El recital dejó momentos imborrables antes del colapso:
- Concepto intacto: Respetó la secuencia exacta de Fuerza Natural al inicio con “Magia”, “Deja vú” y “Cactus”.
- Instrumentos y clásicos: Estrenó una guitarra doble cuello Mosrite para “Tratame suavemente” y repasó temas de Bocanada, Ahí vamos y Amor amarillo.
- El solo eterno: Durante “Lago en el cielo”, regaló un solo de guitarra notablemente más largo que de costumbre. Fue la última pieza que tocó en su vida.
- La despedida: Se llevó la mano al pecho, mandó un beso y soltó una frase premonitoria: “Hasta la próxima, chau”.
La descompensación y la urgencia médica 🩺
El clima festivo del backstage se quebró tras el show. Cuando el grupo se juntó para la foto final, el sonidista Adrián Taverna vio a Cerati pálido y con los ojos desorbitados.

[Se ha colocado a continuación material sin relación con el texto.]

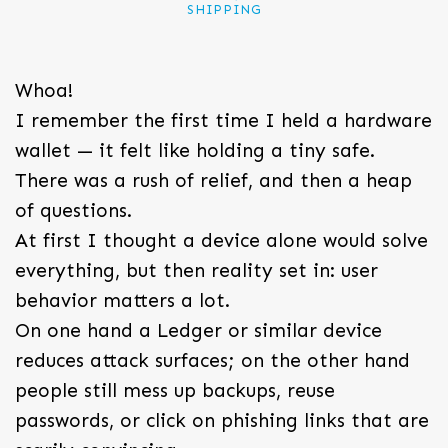
SHIPPING
Whoa!
I remember the first time I held a hardware
wallet — it felt like holding a tiny safe.
There was a rush of relief, and then a heap
of questions.
At first I thought a device alone would solve
everything, but then reality set in: user
behavior matters a lot.
On one hand a Ledger or similar device
reduces attack surfaces; on the other hand
people still mess up backups, reuse
passwords, or click on phishing links that are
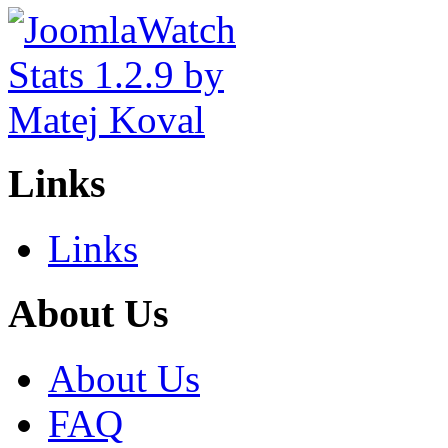
Links
Links
About Us
About Us
FAQ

Incapaz de articular palabra, caminó a su camarín y minutos después fue hallado recostado e hiperventilado sobre un sillón.

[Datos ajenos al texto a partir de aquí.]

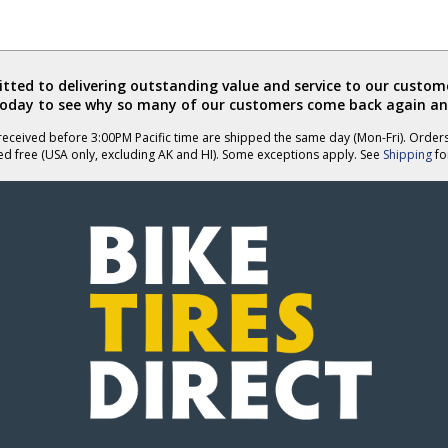
ted to delivering outstanding value and service to our custome
today to see why so many of our customers come back again an
eceived before 3:00PM Pacific time are shipped the same day (Mon-Fri). Order
ed free (USA only, excluding AK and HI). Some exceptions apply. See
Shipping
for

Lo que siguió fue una carrera contra el tiempo: ingresó al Centro Médico La Trinidad —que en ese instante no tenía luz, forzando un paso fugaz por otra clínica— donde confirmaron una isquemia cerebral con infarto extenso en el hemisferio izquierdo. Aunque tuvo breves momentos de lucidez donde se comunicó por gestos y miró televisión, un edema cerebral el 17 de mayo obligó a una cirugía de urgencia al día siguiente, autorizada por su hermana Laura. La intervención no logró revertir el cuadro y entró en coma.
La trinchera que lo sostuvo 💔
El 7 de junio de 2010 retornó al país en aeroambulancia. Tras un breve paso por el FLENI, a fines de octubre fue derivado a ALCLA. Allí, la privacidad se volvió extrema: instalaron un detector de huellas digitales en la puerta para frenar a los intrusos.

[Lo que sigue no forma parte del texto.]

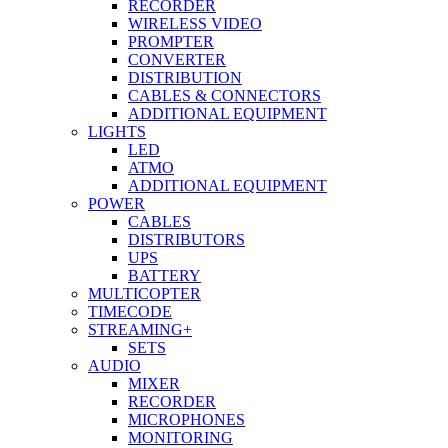
RECORDER
WIRELESS VIDEO
PROMPTER
CONVERTER
DISTRIBUTION
CABLES & CONNECTORS
ADDITIONAL EQUIPMENT
LIGHTS
LED
ATMO
ADDITIONAL EQUIPMENT
POWER
CABLES
DISTRIBUTORS
UPS
BATTERY
MULTICOPTER
TIMECODE
STREAMING+
SETS
AUDIO
MIXER
RECORDER
MICROPHONES
MONITORING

A lo largo de cuatro años, las visitas armaron un escudo afectivo inquebrantable:
- Familia presente: Su madre, Lillian Clarke, iba todas las tardes desde Villa Ortúzar. Su hijo Benito y sus hermanas Laura y Estela se turnaban en la guardia diaria.
- Amigos y colegas: Adrián Taverna, Oscar Roho, Pedro Moscuzza y Leandro Fresco lo visitaban de forma constante. Zeta Bosio y Charly Alberti iban con un ritmo más espaciado, mientras que Luis Alberto Spinetta lo visitó en junio de 2011 y le regaló una guitarra.
La lluvia de aquel septiembre de 2014 acompañó la despedida multitudinaria en la Legislatura porteña. Entre el dolor de la marea de fanáticos, Shakira lo despidió como “la figura del rock en español más representativa”, mientras que Charly García resumió el sentir popular definíendolo como “un arquitecto de la música”. 🕯️
Curiosidad
Durante los más de cuatro años que permaneció internado en el primer piso de la Clínica ALCLA, la habitación de Gustavo Cerati nunca estuvo en silencio absoluto. Su entorno más cercano mantenía encendido un reproductor con una selección musical rotativa que incluía producciones de ambient, música electrónica y sus discos preferidos. La familia y sus amigos mantuvieron la rutina de musicalizarle cada tarde como un canal directo de estímulo y conexión sensorial mientras esperaban una evolución clínica.